Chi visita il sito, accessibile a tutti lungo la strada che si percorre per raggiungere altre aziende dell’area dell’ex Cairo Reindustria, a Bragno, si accorge subito dello stato di incuria in cui versano gli edifici e i macchinari, e addirittura da mesi non esiste alcuna protezione se non un cartello arrugginito che vieta l’ingresso ai non addetti ai lavori.
Che la situazione fosse fuori norma l’avevano evidenziata nel 2022 i Carabinieri del Noe, infatti all’interno del capannone erano stati rilevati oltre 27 mila metri cubi di rifiuti provenienti da lavorazioni industriali a fronte dei 45oo consentiti. Dalla Provincia era partita una diffida ed era stata concessa una proroga di due anni dell’autorizzazione ambientale affinchè la società provvedesse al ripristino del sito. Ma ad oggi nulla è stato fatto ed ecco la revoca e l’obbligo di bonificare l’area.
A destare più scalpore, secondo le dichiarazioni di Renato Galliano, membro del Coordinamento No Inceneritore in Valle Bormida, “sono le ceneri provenienti dal termovalorizzatore di Torino e presumibilmente inviate qui per utilizzarle nella produzione di clinker, ma di fatto abbandonate”.
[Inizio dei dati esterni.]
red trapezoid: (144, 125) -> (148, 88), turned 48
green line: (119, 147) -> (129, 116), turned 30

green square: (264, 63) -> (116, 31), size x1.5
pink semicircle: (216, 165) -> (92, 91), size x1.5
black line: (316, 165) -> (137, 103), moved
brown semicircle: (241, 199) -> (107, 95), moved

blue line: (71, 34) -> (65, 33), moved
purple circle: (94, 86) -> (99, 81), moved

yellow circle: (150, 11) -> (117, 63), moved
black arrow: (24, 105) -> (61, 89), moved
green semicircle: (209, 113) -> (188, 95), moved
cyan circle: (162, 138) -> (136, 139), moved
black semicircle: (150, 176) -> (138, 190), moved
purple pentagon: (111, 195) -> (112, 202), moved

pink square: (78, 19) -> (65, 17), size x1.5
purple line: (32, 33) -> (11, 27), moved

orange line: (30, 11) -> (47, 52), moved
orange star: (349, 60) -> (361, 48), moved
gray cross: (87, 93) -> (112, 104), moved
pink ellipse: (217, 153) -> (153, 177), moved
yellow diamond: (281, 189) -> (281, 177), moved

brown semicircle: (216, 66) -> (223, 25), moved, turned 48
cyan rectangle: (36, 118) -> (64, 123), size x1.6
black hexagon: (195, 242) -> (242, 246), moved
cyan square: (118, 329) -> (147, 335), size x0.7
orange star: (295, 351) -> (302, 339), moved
Non si sono fatte attendere nemmeno le reazioni politiche. “La scoperta di oltre 27 mila metri cubi di ceneri tossiche provenienti dall’inceneritore di Torino, abbandonate da anni all’interno di un capannone in località Bragno, desta profonda indignazione e preoccupazione – lo dichiara la coordinatrice del M5S Savona Stefania Scarone con il capogruppo regionale del M5S Stefano Giordano – Ci chiediamo come sia stato possibile che un simile quantitativo di rifiuti pericolosi sia rimasto depositato per così tanto tempo, in quantità quasi tripla rispetto a quella autorizzata, e per quali finalità quelle ceneri fossero state accumulate. Secondo le prime ricostruzioni, avrebbero dovuto essere trasformate in clinker per la produzione di cemento. Invece sono rimaste ammassate a cielo aperto, a pochi passi da un asilo, in una zona già fortemente compromessa dal punto di vista ambientale. Questa vicenda rappresenta l’ennesima prova dei rischi legati alla strategia dell’incenerimento come soluzione per la chiusura del ciclo dei rifiuti. Non possiamo permettere che la Val Bormida, territorio che ha già pagato un prezzo altissimo a decenni di inquinamento industriale, diventi una nuova “valle della morte”.
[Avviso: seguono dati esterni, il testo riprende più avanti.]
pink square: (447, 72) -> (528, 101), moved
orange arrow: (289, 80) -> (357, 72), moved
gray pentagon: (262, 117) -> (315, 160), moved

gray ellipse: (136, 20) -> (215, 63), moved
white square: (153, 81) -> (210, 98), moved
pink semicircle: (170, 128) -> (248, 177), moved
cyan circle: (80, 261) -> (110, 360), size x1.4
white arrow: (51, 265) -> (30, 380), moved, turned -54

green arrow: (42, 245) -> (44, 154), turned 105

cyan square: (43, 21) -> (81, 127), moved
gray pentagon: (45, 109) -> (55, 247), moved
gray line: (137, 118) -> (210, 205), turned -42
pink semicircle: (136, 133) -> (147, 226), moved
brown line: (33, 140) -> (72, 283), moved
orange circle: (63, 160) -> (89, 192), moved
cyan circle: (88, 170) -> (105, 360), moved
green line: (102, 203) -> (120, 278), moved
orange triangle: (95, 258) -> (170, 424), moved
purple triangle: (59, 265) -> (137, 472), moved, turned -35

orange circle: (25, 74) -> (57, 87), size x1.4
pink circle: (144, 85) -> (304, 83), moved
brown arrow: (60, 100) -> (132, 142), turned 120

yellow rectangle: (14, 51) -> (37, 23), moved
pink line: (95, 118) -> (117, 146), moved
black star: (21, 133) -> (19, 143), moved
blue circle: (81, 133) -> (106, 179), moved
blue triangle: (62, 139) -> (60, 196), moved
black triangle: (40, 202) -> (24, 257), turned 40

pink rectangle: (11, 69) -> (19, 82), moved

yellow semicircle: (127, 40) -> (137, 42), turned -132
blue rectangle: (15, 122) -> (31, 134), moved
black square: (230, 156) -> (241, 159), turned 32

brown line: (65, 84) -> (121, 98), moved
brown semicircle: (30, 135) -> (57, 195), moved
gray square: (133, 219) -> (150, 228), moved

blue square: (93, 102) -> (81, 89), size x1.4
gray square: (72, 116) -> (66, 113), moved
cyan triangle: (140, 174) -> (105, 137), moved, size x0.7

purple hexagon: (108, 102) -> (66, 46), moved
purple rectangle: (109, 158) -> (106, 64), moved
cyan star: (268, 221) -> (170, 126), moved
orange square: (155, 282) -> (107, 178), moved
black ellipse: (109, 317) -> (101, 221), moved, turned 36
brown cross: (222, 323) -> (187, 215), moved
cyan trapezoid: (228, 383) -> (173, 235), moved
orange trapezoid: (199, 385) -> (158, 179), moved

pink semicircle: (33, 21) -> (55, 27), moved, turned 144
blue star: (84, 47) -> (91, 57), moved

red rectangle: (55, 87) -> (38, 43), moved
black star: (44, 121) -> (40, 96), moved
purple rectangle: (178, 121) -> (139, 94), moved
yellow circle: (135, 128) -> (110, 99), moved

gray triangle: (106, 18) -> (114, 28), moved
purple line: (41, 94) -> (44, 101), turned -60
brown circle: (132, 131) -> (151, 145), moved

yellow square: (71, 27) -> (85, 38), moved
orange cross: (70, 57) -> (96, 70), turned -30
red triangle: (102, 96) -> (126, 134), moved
“Il caso di Bragno deve essere un campanello d’allarme per tutti coloro che oggi si dichiarano “possibilisti” rispetto alla costruzione di nuovi inceneritori in Liguria. I cittadini della valle non resteranno in silenzio di fronte a un simile scempio ambientale. Chiediamo alla Regione Liguria, alla Provincia di Savona e a tutti gli enti competenti di garantire massima trasparenza, bonifica immediata del sito e accertamento delle responsabilità. Non si può parlare di economia circolare quando il risultato è l’abbandono di montagne di scorie tossiche nel cuore del nostro territorio. La chiusura del ciclo dei rifiuti non può e non deve trasformarsi nella chiusura del ciclo di vita della Val Bormida”, conclude Scarone.